The copy must match the data below line for line and contain no images.

Data items:
%%
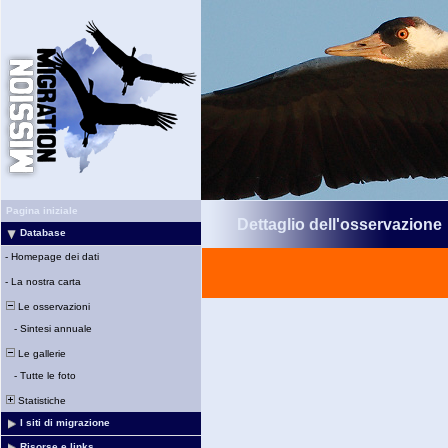
Pagina iniziale
Dettaglio dell'osservazione
Database
-
Homepage dei dati
-
La nostra carta
Le osservazioni
-
Sintesi annuale
Le gallerie
-
Tutte le foto
Statistiche
I siti di migrazione
Risorse e links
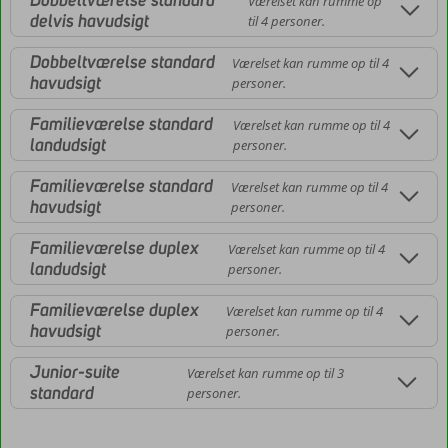
Dobbeltværelse standard
Værelset kan rumme op
delvis havudsigt
til 4 personer.
Dobbeltværelse standard
Værelset kan rumme op til 4
havudsigt
personer.
Familieværelse standard
Værelset kan rumme op til 4
landudsigt
personer.
Familieværelse standard
Værelset kan rumme op til 4
havudsigt
personer.
Familieværelse duplex
Værelset kan rumme op til 4
landudsigt
personer.
Familieværelse duplex
Værelset kan rumme op til 4
havudsigt
personer.
Junior-suite
Værelset kan rumme op til 3
standard
personer.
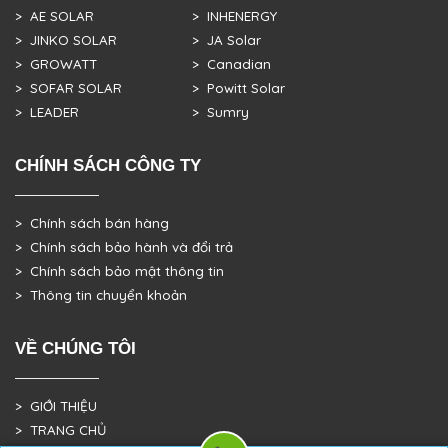
> AE SOLAR
> INHENERGY
> JINKO SOLAR
> JA Solar
> GROWATT
> Canadian
> SOFAR SOLAR
> Powitt Solar
> LEADER
> Sumry
CHÍNH SÁCH CÔNG TY
> Chính sách bán hàng
> Chính sách bảo hành và đổi trả
> Chính sách bảo mật thông tin
> Thông tin chuyển khoản
VỀ CHÚNG TÔI
> GIỚI THIỆU
> TRANG CHỦ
%%
• [Response below]
Pagina iniziale
Dettaglio dell'osservazione
Database
-
Homepage dei dati
-
La nostra carta
Le osservazioni
-
Sintesi annuale
Le gallerie
-
Tutte le foto
Statistiche
I siti di migrazione
Risorse e links
Dobbeltværelse standard
Værelset kan rumme op
delvis havudsigt
til 4 personer.
Dobbeltværelse standard
Værelset kan rumme op til 4
havudsigt
personer.
Familieværelse standard
Værelset kan rumme op til 4
landudsigt
personer.
Familieværelse standard
Værelset kan rumme op til 4
havudsigt
personer.
Familieværelse duplex
Værelset kan rumme op til 4
landudsigt
personer.
Familieværelse duplex
Værelset kan rumme op til 4
havudsigt
personer.
Junior-suite
Værelset kan rumme op til 3
standard
personer.
> AE SOLAR
> INHENERGY
> JINKO SOLAR
> JA Solar
> GROWATT
> Canadian
> SOFAR SOLAR
> Powitt Solar
> LEADER
> Sumry
CHÍNH SÁCH CÔNG TY
> Chính sách bán hàng
> Chính sách bảo hành và đổi trả
> Chính sách bảo mật thông tin
> Thông tin chuyển khoản
VỀ CHÚNG TÔI
> GIỚI THIỆU
> TRANG CHỦ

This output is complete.